START LISTED RECORDS

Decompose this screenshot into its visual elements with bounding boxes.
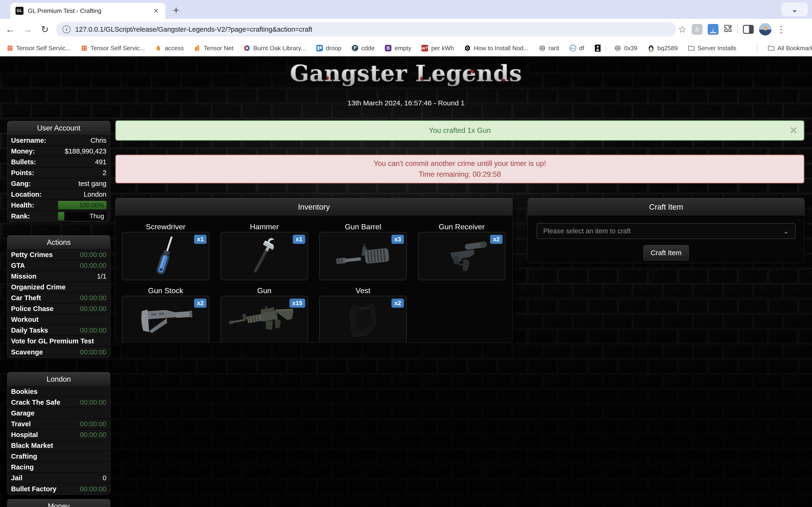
download-extension-icon[interactable]: ↓	[708, 24, 718, 35]
sidebar-item-gta[interactable]: GTA 00:00:00	[7, 260, 110, 271]
sidebar-item-mission[interactable]: Mission 1/1	[7, 271, 110, 282]
browser-toolbar: ← → ↻ i 127.0.0.1/GLScript/release/Gangs…	[0, 19, 812, 40]
sidebar-item-daily-tasks[interactable]: Daily Tasks 00:00:00	[7, 325, 110, 336]
bookmark-empty[interactable]: B empty	[385, 45, 411, 52]
sidebar-item-bookies[interactable]: Bookies	[7, 386, 110, 397]
sidebar-item-black-market[interactable]: Black Market	[7, 440, 110, 451]
sidebar-item-crack-the-safe[interactable]: Crack The Safe 00:00:00	[7, 397, 110, 408]
item-name: Screwdriver	[146, 222, 186, 232]
craft-item-button[interactable]: Craft Item	[643, 245, 689, 261]
craft-select-placeholder: Please select an item to craft	[543, 227, 783, 235]
row-label: Points:	[11, 169, 34, 177]
profile-avatar[interactable]	[759, 23, 772, 36]
sidebar-item-organized-crime[interactable]: Organized Crime	[7, 282, 110, 293]
craft-item-select[interactable]: Please select an item to craft ⌄	[537, 223, 796, 239]
item-box[interactable]: x3	[319, 232, 407, 280]
tab-close-icon[interactable]: ✕	[152, 7, 160, 15]
inventory-item-screwdriver: Screwdriver x1	[122, 222, 209, 280]
back-icon[interactable]: ←	[3, 22, 17, 37]
close-icon[interactable]: ✕	[790, 125, 798, 135]
bookmark-cdde[interactable]: P cdde	[352, 45, 374, 52]
site-info-icon[interactable]: i	[62, 25, 70, 33]
all-bookmarks-button[interactable]: All Bookmarks	[768, 45, 812, 52]
sidebar-item-police-chase[interactable]: Police Chase 00:00:00	[7, 303, 110, 314]
row-value: Chris	[91, 136, 106, 144]
new-tab-button[interactable]: +	[173, 4, 179, 16]
sidebar-item-hospital[interactable]: Hospital 00:00:00	[7, 430, 110, 440]
bookmark-tensor-self-service-1[interactable]: Tensor Self Servic...	[7, 45, 70, 52]
extensions-puzzle-icon[interactable]	[724, 24, 732, 35]
folder-icon	[768, 45, 774, 51]
sidebar-item-crafting[interactable]: Crafting	[7, 451, 110, 462]
hexagon-icon	[464, 45, 471, 51]
tensor-grid-icon	[7, 45, 13, 51]
quantity-badge: x2	[392, 298, 404, 308]
bookmark-tensor-net[interactable]: Tensor Net	[194, 45, 233, 52]
quantity-badge: x15	[290, 298, 305, 308]
quantity-badge: x2	[490, 235, 503, 244]
bookmark-df[interactable]: DELL df	[569, 45, 584, 52]
success-alert: You crafted 1x Gun ✕	[115, 120, 805, 141]
sidebar-item-scavenge[interactable]: Scavenge 00:00:00	[7, 347, 110, 357]
item-box[interactable]: x2	[319, 296, 407, 342]
row-label: Location:	[11, 190, 42, 199]
inventory-item-gun: Gun x15	[221, 285, 308, 342]
user-row-points: Points: 2	[7, 168, 110, 178]
bookmark-tensor-self-service-2[interactable]: Tensor Self Servic...	[81, 45, 145, 52]
bookmark-droop[interactable]: droop	[316, 45, 342, 52]
reload-icon[interactable]: ↻	[38, 22, 52, 37]
sidebar-item-car-theft[interactable]: Car Theft 00:00:00	[7, 293, 110, 303]
tab-gl-premium-test[interactable]: GL GL Premium Test - Crafting ✕	[10, 3, 165, 19]
bookmark-label: Tensor Self Servic...	[91, 45, 145, 52]
bookmark-star-icon[interactable]: ☆	[678, 24, 687, 35]
inventory-item-gun-receiver: Gun Receiver x2	[418, 222, 505, 280]
bookmark-access[interactable]: access	[155, 45, 184, 52]
item-box[interactable]: x1	[221, 232, 308, 280]
trello-icon	[316, 45, 323, 51]
sidebar-item-vote[interactable]: Vote for GL Premium Test	[7, 336, 110, 347]
bookmark-label: Server Installs	[698, 45, 737, 52]
error-alert-line2: Time remaining: 00:29:58	[419, 169, 501, 180]
row-label: Petty Crimes	[11, 251, 53, 259]
side-panel-icon[interactable]	[743, 25, 754, 34]
bookmark-how-to-install-node[interactable]: How to Install Nod...	[464, 45, 529, 52]
extension-h-icon[interactable]: h	[692, 24, 703, 35]
bookmark-bq2589[interactable]: bq2589	[648, 45, 678, 52]
row-timer: 00:00:00	[80, 262, 106, 270]
bookmark-per-kwh[interactable]: w? per kWh	[421, 45, 454, 52]
bookmark-label: How to Install Nod...	[474, 45, 529, 52]
sidebar-item-racing[interactable]: Racing	[7, 462, 110, 473]
bookmark-folder-server-installs[interactable]: Server Installs	[688, 45, 737, 52]
tab-search-chevron-icon[interactable]: ⌄	[781, 2, 808, 16]
inventory-item-gun-barrel: Gun Barrel x3	[319, 222, 407, 280]
dell-icon: DELL	[569, 45, 576, 51]
sidebar-item-garage[interactable]: Garage	[7, 408, 110, 419]
sidebar-item-bullet-factory[interactable]: Bullet Factory 00:00:00	[7, 484, 110, 494]
error-alert-line1: You can't commit another crime untill yo…	[373, 158, 546, 169]
bookmark-burnt-oak-library[interactable]: Burnt Oak Library...	[244, 45, 306, 52]
sidebar-item-jail[interactable]: Jail 0	[7, 473, 110, 484]
forward-icon[interactable]: →	[20, 22, 35, 37]
sidebar-item-workout[interactable]: Workout	[7, 314, 110, 325]
sidebar-item-petty-crimes[interactable]: Petty Crimes 00:00:00	[7, 249, 110, 260]
row-label: Scavenge	[11, 348, 43, 356]
screwdriver-image	[148, 235, 183, 277]
row-timer: 00:00:00	[80, 327, 106, 334]
item-box[interactable]: x2	[122, 296, 209, 342]
user-row-bullets: Bullets: 491	[7, 157, 110, 168]
item-box[interactable]: x2	[418, 232, 505, 280]
bookmark-icon-only[interactable]	[595, 45, 604, 51]
row-label: Workout	[11, 316, 39, 324]
browser-menu-icon[interactable]: ⋮	[777, 24, 786, 35]
bookmark-label: rarit	[549, 45, 559, 52]
item-box[interactable]: x15	[221, 296, 308, 342]
sidebar-item-travel[interactable]: Travel 00:00:00	[7, 419, 110, 430]
bookmark-0x39[interactable]: 0x39	[614, 45, 637, 52]
row-timer: 00:00:00	[80, 431, 106, 439]
item-box[interactable]: x1	[122, 232, 209, 280]
row-label: Bullet Factory	[11, 485, 56, 493]
address-bar[interactable]: i 127.0.0.1/GLScript/release/Gangster-Le…	[56, 22, 676, 37]
user-account-title: User Account	[7, 121, 110, 135]
url-text: 127.0.0.1/GLScript/release/Gangster-Lege…	[75, 25, 312, 33]
bookmark-rarit[interactable]: rarit	[539, 45, 559, 52]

END LISTED RECORDS

- INSTRUCTIONS TO FOLLOW: Since the pictures are not wanted, transcribe only the rest of the material above, exactly as it stands.

- EXERCISE RESPONSE:
Decompose this screenshot into its visual elements with bounding boxes.
download-extension-icon[interactable]: ↓	[708, 24, 718, 35]
sidebar-item-gta[interactable]: GTA 00:00:00	[7, 260, 110, 271]
sidebar-item-mission[interactable]: Mission 1/1	[7, 271, 110, 282]
browser-toolbar: ← → ↻ i 127.0.0.1/GLScript/release/Gangs…	[0, 19, 812, 40]
sidebar-item-daily-tasks[interactable]: Daily Tasks 00:00:00	[7, 325, 110, 336]
bookmark-empty[interactable]: B empty	[385, 45, 411, 52]
sidebar-item-bookies[interactable]: Bookies	[7, 386, 110, 397]
sidebar-item-black-market[interactable]: Black Market	[7, 440, 110, 451]
sidebar-item-crack-the-safe[interactable]: Crack The Safe 00:00:00	[7, 397, 110, 408]
item-name: Screwdriver	[146, 222, 186, 232]
craft-item-button[interactable]: Craft Item	[643, 245, 689, 261]
craft-select-placeholder: Please select an item to craft	[543, 227, 783, 235]
row-label: Points:	[11, 169, 34, 177]
profile-avatar[interactable]	[759, 23, 772, 36]
sidebar-item-organized-crime[interactable]: Organized Crime	[7, 282, 110, 293]
craft-item-select[interactable]: Please select an item to craft ⌄	[537, 223, 796, 239]
item-box[interactable]: x3	[319, 232, 407, 280]
tab-close-icon[interactable]: ✕	[152, 7, 160, 15]
inventory-item-screwdriver: Screwdriver x1	[122, 222, 209, 280]
back-icon[interactable]: ←	[3, 22, 17, 37]
close-icon[interactable]: ✕	[790, 125, 798, 135]
bookmark-cdde[interactable]: P cdde	[352, 45, 374, 52]
site-info-icon[interactable]: i	[62, 25, 70, 33]
all-bookmarks-button[interactable]: All Bookmarks	[768, 45, 812, 52]
sidebar-item-police-chase[interactable]: Police Chase 00:00:00	[7, 303, 110, 314]
row-value: Chris	[91, 136, 106, 144]
new-tab-button[interactable]: +	[173, 4, 179, 16]
sidebar-item-hospital[interactable]: Hospital 00:00:00	[7, 430, 110, 440]
bookmark-tensor-self-service-1[interactable]: Tensor Self Servic...	[7, 45, 70, 52]
extensions-puzzle-icon[interactable]	[724, 24, 732, 35]
folder-icon	[768, 45, 774, 51]
sidebar-item-crafting[interactable]: Crafting	[7, 451, 110, 462]
hexagon-icon	[464, 45, 471, 51]
tensor-grid-icon	[7, 45, 13, 51]
quantity-badge: x2	[392, 298, 404, 308]
bookmark-tensor-net[interactable]: Tensor Net	[194, 45, 233, 52]
quantity-badge: x15	[290, 298, 305, 308]
quantity-badge: x2	[490, 235, 503, 244]
bookmark-df[interactable]: DELL df	[569, 45, 584, 52]
success-alert: You crafted 1x Gun ✕	[115, 120, 805, 141]
sidebar-item-scavenge[interactable]: Scavenge 00:00:00	[7, 347, 110, 357]
item-box[interactable]: x2	[319, 296, 407, 342]
row-label: Location:	[11, 190, 42, 199]
inventory-item-gun: Gun x15	[221, 285, 308, 342]
user-row-points: Points: 2	[7, 168, 110, 178]
bookmark-tensor-self-service-2[interactable]: Tensor Self Servic...	[81, 45, 145, 52]
bookmark-droop[interactable]: droop	[316, 45, 342, 52]
reload-icon[interactable]: ↻	[38, 22, 52, 37]
sidebar-item-car-theft[interactable]: Car Theft 00:00:00	[7, 293, 110, 303]
tab-gl-premium-test[interactable]: GL GL Premium Test - Crafting ✕	[10, 3, 165, 19]
bookmark-label: Tensor Self Servic...	[91, 45, 145, 52]
bookmark-star-icon[interactable]: ☆	[678, 24, 687, 35]
inventory-item-gun-receiver: Gun Receiver x2	[418, 222, 505, 280]
bookmark-access[interactable]: access	[155, 45, 184, 52]
item-box[interactable]: x1	[221, 232, 308, 280]
trello-icon	[316, 45, 323, 51]
sidebar-item-vote[interactable]: Vote for GL Premium Test	[7, 336, 110, 347]
bookmark-label: Server Installs	[698, 45, 737, 52]
error-alert-line2: Time remaining: 00:29:58	[419, 169, 501, 180]
row-label: Petty Crimes	[11, 251, 53, 259]
side-panel-icon[interactable]	[743, 25, 754, 34]
bookmark-how-to-install-node[interactable]: How to Install Nod...	[464, 45, 529, 52]
extension-h-icon[interactable]: h	[692, 24, 703, 35]
bookmark-bq2589[interactable]: bq2589	[648, 45, 678, 52]
row-timer: 00:00:00	[80, 262, 106, 270]
bookmark-per-kwh[interactable]: w? per kWh	[421, 45, 454, 52]
bookmark-label: How to Install Nod...	[474, 45, 529, 52]
sidebar-item-racing[interactable]: Racing	[7, 462, 110, 473]
bookmark-folder-server-installs[interactable]: Server Installs	[688, 45, 737, 52]
tab-search-chevron-icon[interactable]: ⌄	[781, 2, 808, 16]
inventory-item-gun-barrel: Gun Barrel x3	[319, 222, 407, 280]
dell-icon: DELL	[569, 45, 576, 51]
sidebar-item-garage[interactable]: Garage	[7, 408, 110, 419]
sidebar-item-bullet-factory[interactable]: Bullet Factory 00:00:00	[7, 484, 110, 494]
error-alert-line1: You can't commit another crime untill yo…	[373, 158, 546, 169]
bookmark-burnt-oak-library[interactable]: Burnt Oak Library...	[244, 45, 306, 52]
sidebar-item-jail[interactable]: Jail 0	[7, 473, 110, 484]
forward-icon[interactable]: →	[20, 22, 35, 37]
sidebar-item-workout[interactable]: Workout	[7, 314, 110, 325]
sidebar-item-petty-crimes[interactable]: Petty Crimes 00:00:00	[7, 249, 110, 260]
row-label: Scavenge	[11, 348, 43, 356]
screwdriver-image	[148, 235, 183, 277]
row-timer: 00:00:00	[80, 327, 106, 334]
item-box[interactable]: x2	[122, 296, 209, 342]
user-row-bullets: Bullets: 491	[7, 157, 110, 168]
item-box[interactable]: x2	[418, 232, 505, 280]
bookmark-icon-only[interactable]	[595, 45, 604, 51]
row-label: Workout	[11, 316, 39, 324]
browser-menu-icon[interactable]: ⋮	[777, 24, 786, 35]
bookmark-label: rarit	[549, 45, 559, 52]
item-box[interactable]: x15	[221, 296, 308, 342]
sidebar-item-travel[interactable]: Travel 00:00:00	[7, 419, 110, 430]
bookmark-0x39[interactable]: 0x39	[614, 45, 637, 52]
row-timer: 00:00:00	[80, 431, 106, 439]
item-box[interactable]: x1	[122, 232, 209, 280]
row-label: Bullet Factory	[11, 485, 56, 493]
address-bar[interactable]: i 127.0.0.1/GLScript/release/Gangster-Le…	[56, 22, 676, 37]
user-account-title: User Account	[7, 121, 110, 135]
url-text: 127.0.0.1/GLScript/release/Gangster-Lege…	[75, 25, 312, 33]
bookmark-rarit[interactable]: rarit	[539, 45, 559, 52]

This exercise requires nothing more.